Other features, including automatic tank fill, low-water warning and temperature-limit switches as well as door-safety switches, are common to virtually all models.

Where The Savings Are 

Energy Star Version 2.0 specs for flight-type machines focus on two areas: the amount of water used (in gal./hr.) for the final sanitizing rinse and energy used when the machine is idle. Warewasher manufacturers already had made inroads in both areas before the specs went into effect more than two years ago. But improvements in the past year have been dramatic. 

NSF Int’l. requires that warewashers produce at least 180˚F water at the spray manifold, fulfilling the U.S. Food and Drug Administration’s Food Code requirement to heat wares to 165˚F for 15 seconds, rendering them sanitized. The cost of water—and the energy needed to heat it—continues to rise. Reducing the amount of final-rinse water used kills two birds with one stone. Manufacturers have found ways to distribute final-rinse water more evenly and effectively, raising the wares’ surface temperature to the required 165˚F for 15 seconds.

First, makers have improved final-rinse spray-arm design so they use less water to cover a larger area. One, for example, uses an arch-shaped final-rinse arm with a cross-coverage spray pattern. Machines now do a better job of balancing water flow and pressure from final-rinse pumps. A new addition on another model uses an electronic eye scan to detect the presence of wares, activating the final rinse only over dishes it detects on the conveyor below, saving hundreds of gallons. 

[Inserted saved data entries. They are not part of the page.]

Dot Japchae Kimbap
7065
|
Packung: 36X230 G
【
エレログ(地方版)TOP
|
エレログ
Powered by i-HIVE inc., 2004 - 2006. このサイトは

Finally, power-rinse tanks in most Energy Star-qualified flight-type warewashers do such a good job of removing all traces of chemicals used to get the dishware clean that less water is needed in the final sanitizing rinse. The result is that while standard machines use anywhere from around 300-425 gal./hr., Energy Star-qualified warewashers use as little as 57 gal./hr.

Overall energy efficiency comes from improvements in a number of areas. Look for machines with insulated, double-walled construction. They retain heat better, keep the dishroom cooler and are less noisy. Some manufacturers offer insulated tanks as an option. Ask what the payback is, but they’re a good idea in most instances. 

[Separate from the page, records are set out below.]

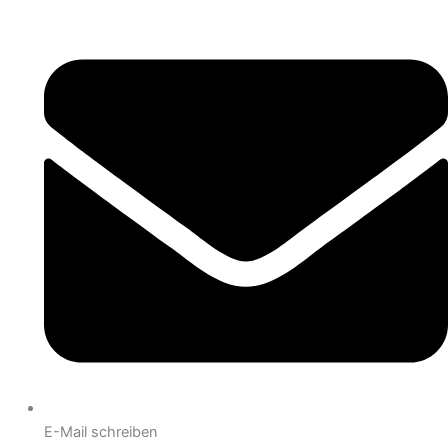
E-Mail schreiben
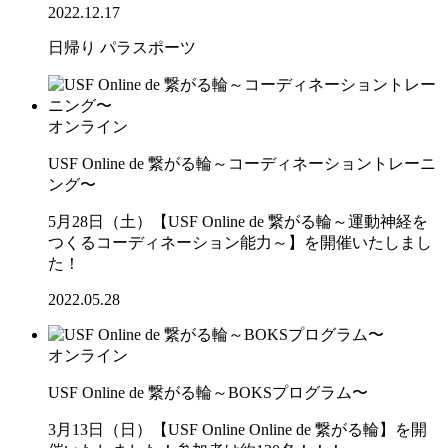
2022.12.17
日帰り
パラスポーツ
オンライン
USF Online de 繋がる輪～コーディネーショントレーニ
ング〜
5月28日（土）【USF Online de 繋がる輪～運動神経を
つくるコーディネーション能力～】を開催いたしまし
た！
2022.05.28
オンライン
USF Online de 繋がる輪～BOKSプログラム〜
3月13日（日）【USF Online Online de 繋がる輪】を開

All makers have designed energy-efficient machines to cascade final-rinse water back into the power-rinse tank, power-rinse-tank water into the wash tank and wash water into the pre-wash tank, saving costs to heat incoming water. They’re finding additional savings in removing debris from wash water so it cleans effectively longer and uses less detergent.

Manufacturers have designed better scrap baskets and screens and positioned them more effectively. A couple of manufacturers also have added active filtering. One uses a cyclonic separator in the power-rinse tank to remove fine soil, improving the rinse effectiveness as well as the wash when the cleaner rinse water cascades back into the wash tank. Another offers a 2-ft. section that removes food soil from wares before it even reaches the pre-wash tank, again improving cleaning effectiveness and detergent life. 

Not Just Hot Air

An energy-saving option that usually has about a two-year ROI is a heat-recovery unit. It’s comprised of a heat exchanger that captures the heat in the exhaust air and uses it to warm incoming water before it enters the booster heater. Makers say these units can raise incoming cold water (from outside) to as much as 110˚F-120˚F; the booster then heats the water to the 180˚F required for the final rinse. Bottom line, heat recovery lowers the cost of pre-heating water in your operation’s hot-water heaters. 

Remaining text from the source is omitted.